Long-term outcome of patients with hereditary hemorrhagic telangiectasia and severe hepatic involvement after orthotopic liver transplantation: a single-center study.

Hepatic involvement occurs in up to 74% of patients with hereditary hemorrhagic telangiectasia (HHT) and is characterized by a spectrum of arteriovenous malformations. Three different types of intrahepatic shunting may be present: hepatic artery to hepatic veins, hepatic artery to portal vein, and portal vein to hepatic vein. Hepatic involvement in HHT may lead to biliary ischemia, portal hypertension, or high-output cardiac failure (HOCF). Orthotopic liver transplantation (OLT) has been proposed as the only definitive curative treatment. The aim of this study was to evaluate the long-term outcome of patients with hepatic involvement due to HHT after OLT with respect to mortality, cardiac and hepatic status, epistaxis, and quality of life.
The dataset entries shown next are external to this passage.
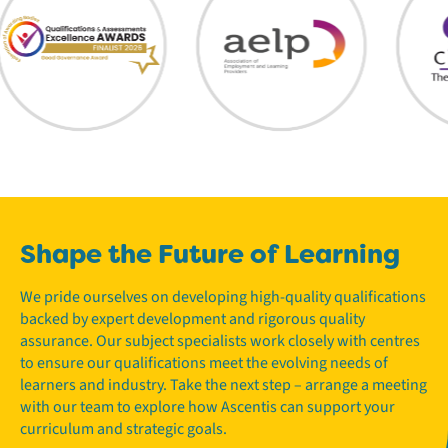
Shape the Future of Learning
We pride ourselves on developing high-quality qualifications
backed by expert development and rigorous quality
assurance. Our subject specialists work closely with centres
to ensure our qualifications meet the evolving needs of
learners and industry. Take the next step – arrange a meeting
with our team to explore how Ascentis can support your
curriculum and strategic goals.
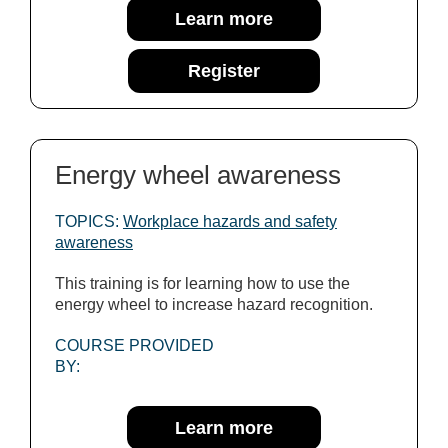
Learn more
Register
Energy wheel awareness
TOPICS:
Workplace hazards and safety
awareness
This training is for learning how to use the
energy wheel to increase hazard recognition.
COURSE PROVIDED
BY:
Learn more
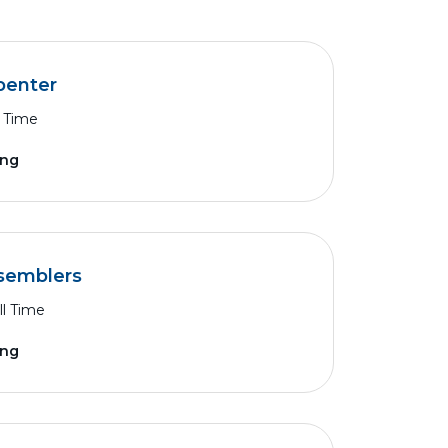
penter
l Time
ing
ssemblers
ll Time
ing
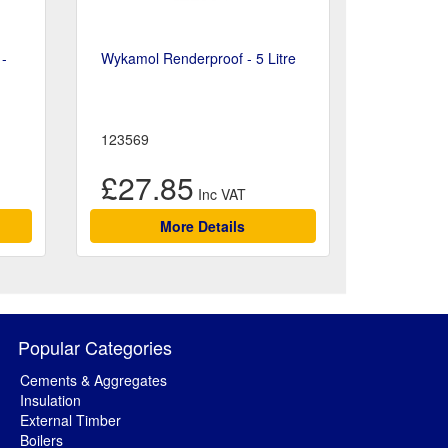
 -
Wykamol Renderproof - 5 Litre
123569
£27.85
More Details
Popular Categories
Cements & Aggregates
Insulation
External Timber
Boilers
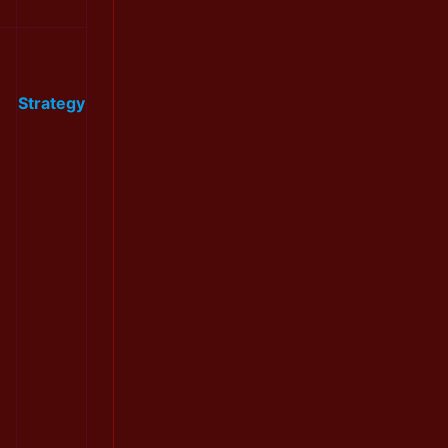
Strategy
Patients with HHT and severe hepatic vascular malformations who underwent OLT in the Lyon Liver Transplant Unit (LLTU) from 1993 to 2007 were followed at the LLTU and the French Reference Center for HHT. Quality of life was evaluated with the Short Form 36 questionnaire. There were 13 patients who fulfilled the entry criteria of the study (12 women and 1 man). The mean age at the time of OLT was 51.8 years (range = 33-65 years). Indications for OLT were cardiac failure (n = 9), biliary necrosis (n = 2), both cardiac failure and biliary necrosis (n = 1), and hemobilia (n = 1). The mean duration of follow-up was 109 months (range = 1-200 months). Twelve patients (92.3%) are still alive. For the 9 patients with HOCF, the mean cardiac index decreased from 5.4 L/minute/m(2) before OLT to 3.0 L/minute/m(2) after OLT. No severe hepatic complications were observed after OLT. Nine of the surviving patients (75%) experienced dramatic improvements in epistaxis and quality of life, including an ability to undertake more physical activity. In conclusion, OLT is an important therapeutic option for patients with HHT who have severe hepatic involvement. In the reported cohort, the mortality after OLT for this indication was low.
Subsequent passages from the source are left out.